Nobody actually eats Hokey Pokey Ice Cream, and they certainly don’t buy it from a Four Square. Watties’ Tomato Sauce tastes like bubble gum, and comes from Australia anyway. The Buzzee Bee is a shit toy – kids today just want to shoot hookers, in 47 inch plasma hi-definition, on Grand Theft Auto III.

Kiwiana, therefore, is not the love of any actual objects. It is, rather, the love of nostalgia towards objects most of us no longer give a toss about.

Tied in with the Kiwi desire for Positive Identity Reinforcement, borne of a young nation, desperately low on history or a sense of place in the world, New Zealanders habitually apply exaggerated meaning to the few, locally produced, trinkets that the rest of the world weren’t interested in buying off us.

Furthermore, with one of the lowest average wages in the OECD, and in the absence of even one IKEA store, Kiwiana allows New Zealanders to decorate their homes & baches with cheap junk from the car boot sale, and call it Kitsch. Any debate about poor taste, or lack of style, is silenced by default, on the grounds that it is actually a critism of the entire Kiwi way of life, and therefore unpatriotic, and possibly even racist.

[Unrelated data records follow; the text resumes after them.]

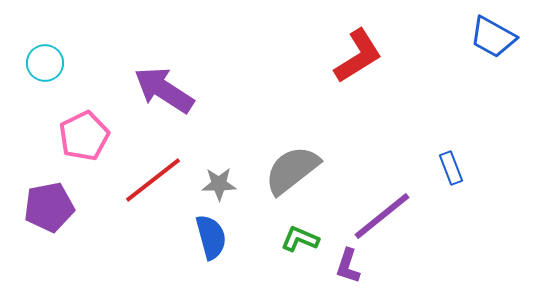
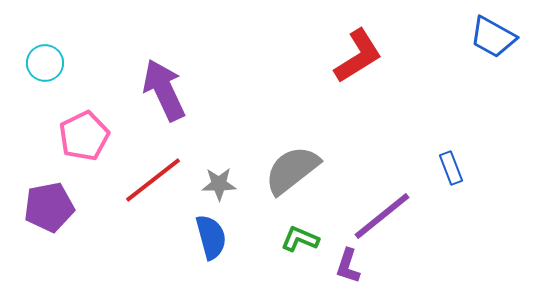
purple arrow: rotated 32 degrees clockwise
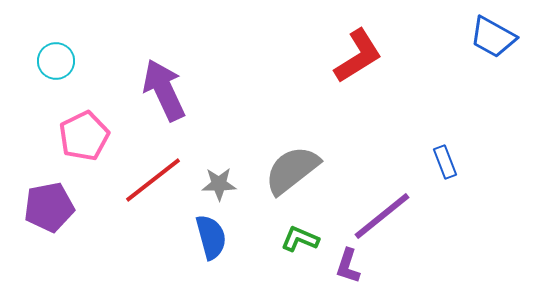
cyan circle: moved 11 px right, 2 px up
blue rectangle: moved 6 px left, 6 px up
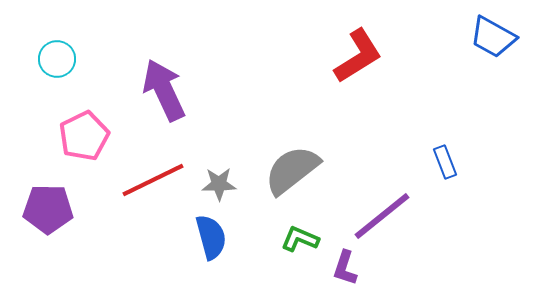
cyan circle: moved 1 px right, 2 px up
red line: rotated 12 degrees clockwise
purple pentagon: moved 1 px left, 2 px down; rotated 12 degrees clockwise
purple L-shape: moved 3 px left, 2 px down
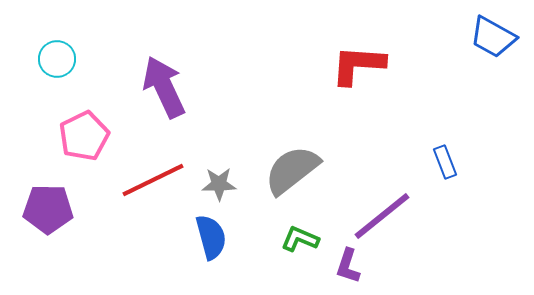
red L-shape: moved 9 px down; rotated 144 degrees counterclockwise
purple arrow: moved 3 px up
purple L-shape: moved 3 px right, 2 px up
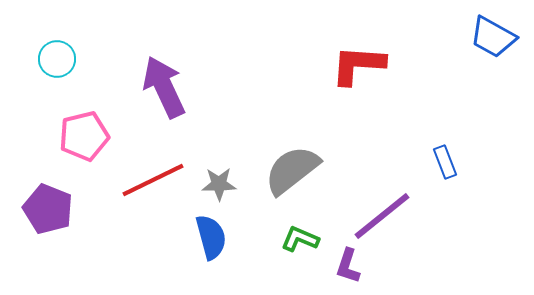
pink pentagon: rotated 12 degrees clockwise
purple pentagon: rotated 21 degrees clockwise
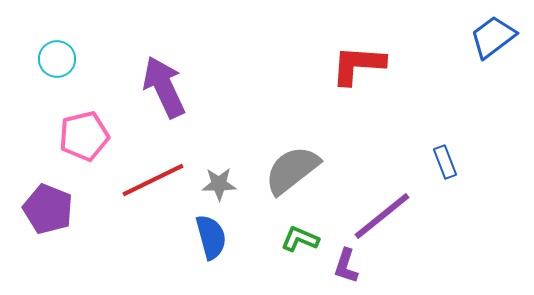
blue trapezoid: rotated 114 degrees clockwise
purple L-shape: moved 2 px left
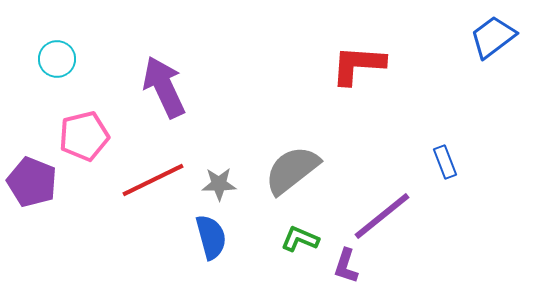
purple pentagon: moved 16 px left, 27 px up
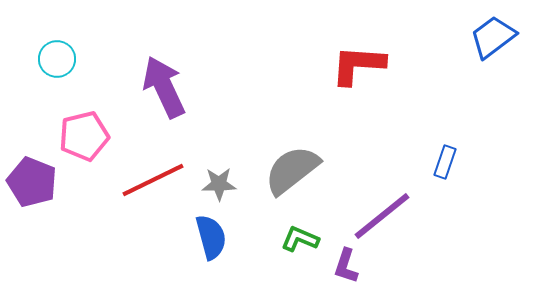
blue rectangle: rotated 40 degrees clockwise
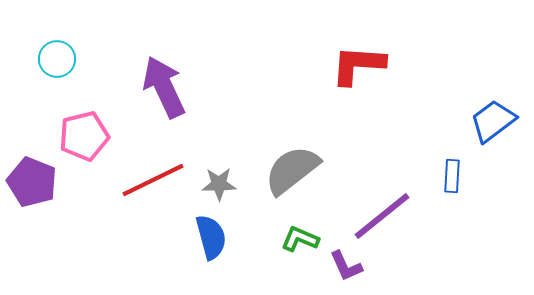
blue trapezoid: moved 84 px down
blue rectangle: moved 7 px right, 14 px down; rotated 16 degrees counterclockwise
purple L-shape: rotated 42 degrees counterclockwise
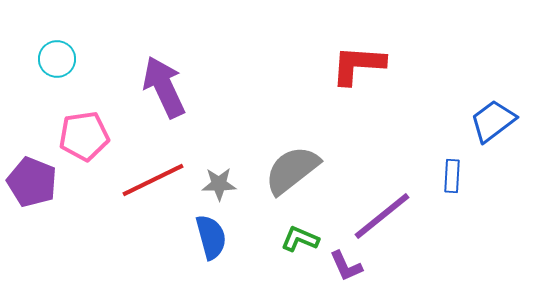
pink pentagon: rotated 6 degrees clockwise
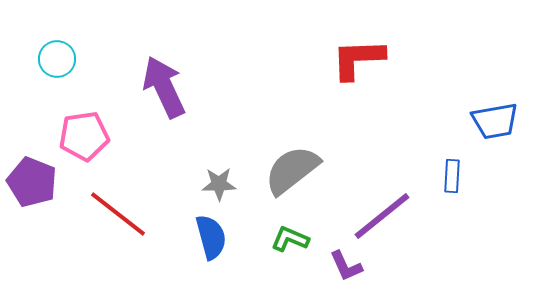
red L-shape: moved 6 px up; rotated 6 degrees counterclockwise
blue trapezoid: moved 2 px right; rotated 153 degrees counterclockwise
red line: moved 35 px left, 34 px down; rotated 64 degrees clockwise
green L-shape: moved 10 px left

Advertisers are deft at capitolising on this national sense of icon insecurity, by marketing average (Watties), inferior (Lion Red), or sometimes even foreign (McDonalds Kiwiburger) products, with a slogan along the lines of ‘If you were a real Kiwi, you would buy it’. Invariably, the product sells out, as hoardes flock to the shops in a panic to be ‘more Kiwi than every other cunt’.